No solace there, however.

I know that for my husband this is a done deal, that I'm just engaging in post-mortem equine abuse at this point. But is there any satisfaction for a difficult situation you just can't get out of? Why can't I move on, in fact? I have often wondered what is wrong with me. "Beautiful prison" is only funny because of the kernel of truth it holds. I could barely hope to have landed in a more picturesque place than the valley that embraces Palm Springs, California. Surrounded by rugged, gorgeously light-changed mountains, living in a well run, ecologically friendly city. Kids attending what is now officially one of the best elementary schools in the entire state and the best in our region. So, really, what the hell is my problem?

But I can sooner stop fussing about my predicament than I might, realistically, pack up and move back to my chosen city. I am, for all intents and purposes, stuck.

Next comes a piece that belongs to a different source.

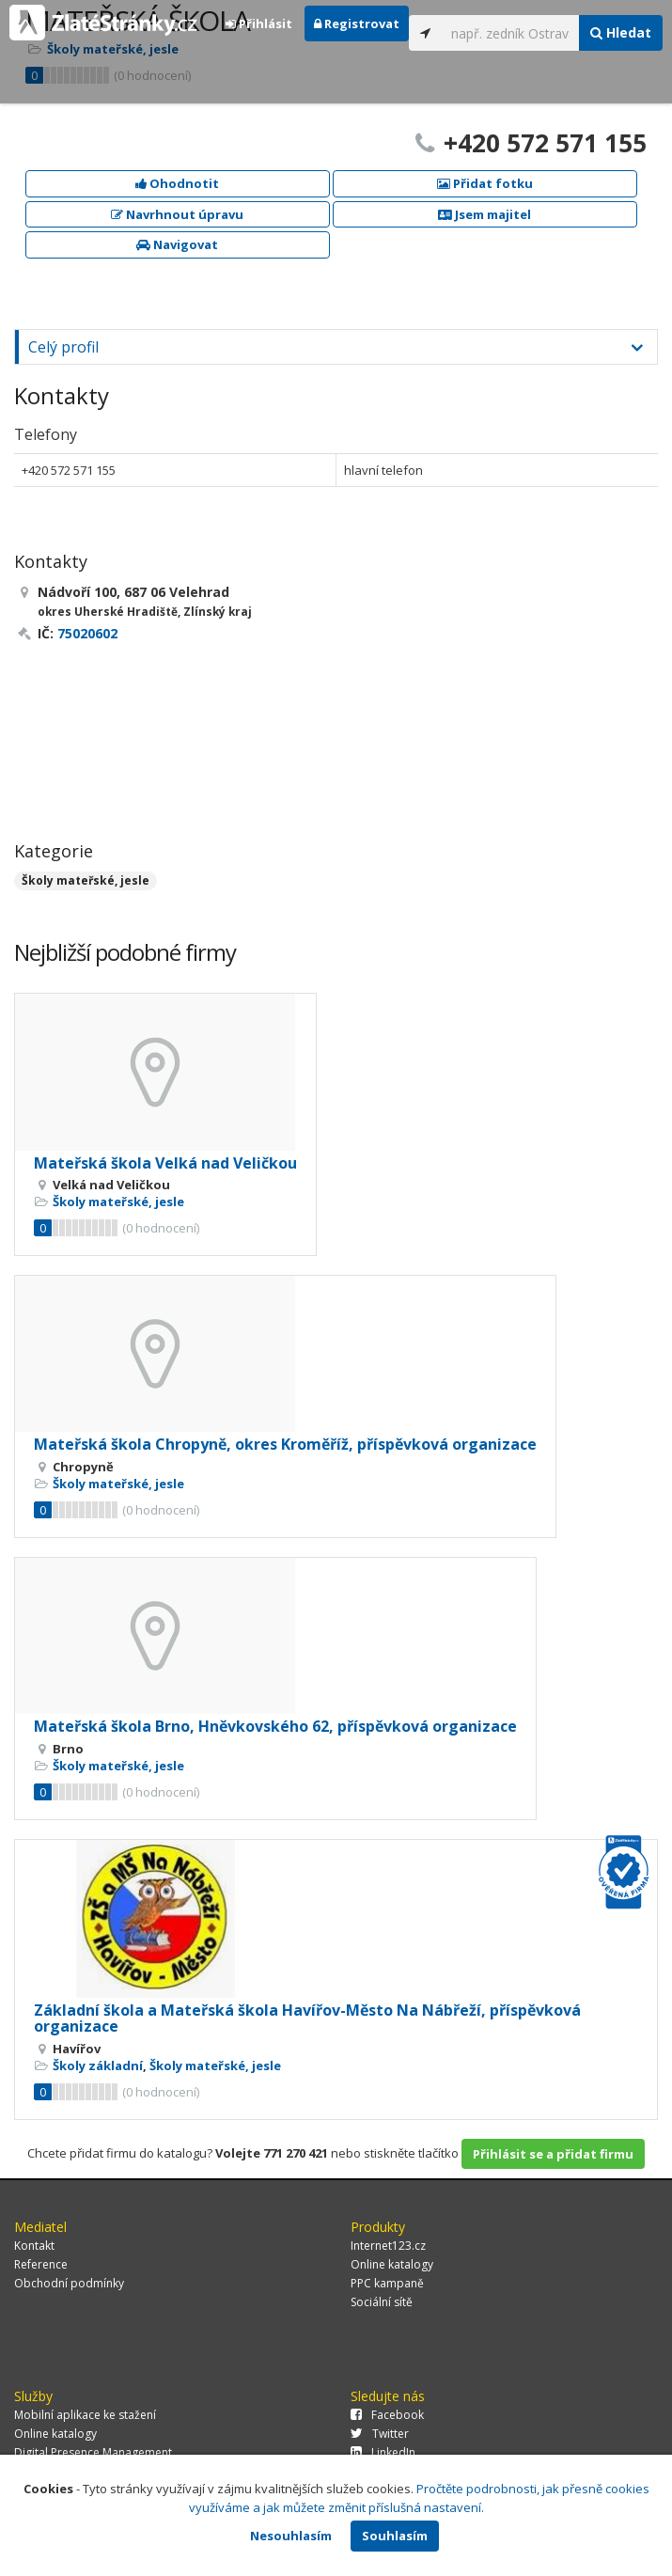 Image resolution: width=672 pixels, height=2576 pixels. I want to click on Obchodní podmínky, so click(69, 2283).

I have written myself out of some lousy moods before - notably I wrote a novel whilst living here with two toddlers, two cats, not enough money and an alternately always working or underworked underfoot husband in an 800 square foot apartment. I figured it was time to take this exile-hood of mine head on and write about it. It's time, if not to somehow write it away, then to at least put a finger on it, open the curtain and get this thing to rear its ugly head at me. Then, maybe at the very least, I can replace some of the anger and lethargy with amusement.

So, back to this baby that was just born of a friend of mine. I wrote in my journal, "I feel viscerally all the milestones, big and small, I've missed because of my proximity so far flung - the firsts, the births, the heartaches that couldn't be shared in person over a glass of wine but had to suffice over emails, MySpace (yes, I've been gone that long) and Facebook. The friendships I left were only 'off to a good start'. Foundations laid, common experiences shared and the establishment of mutual affections made." But not yet set in stone. So I am not a 'best friend' or someone to 'make sure to get out to visit', but that friend who lives in Palm Springs that is mildly concerned, amusing and/or interested and/or interesting. In short, what I get to share are the neat and tidy formalities of a well wishes cards. Electronic or handwritten and stamped, they are still, necessarily the same finite, detached sentiments. I don't get to get in there, down in the muck of regular life with the people whom I consider my friends. I am peripheral and thus extraneous.

Which, feeling this way, is at least a step up from feeling unwanted. Isolation can do that to you. So, well, that's progress.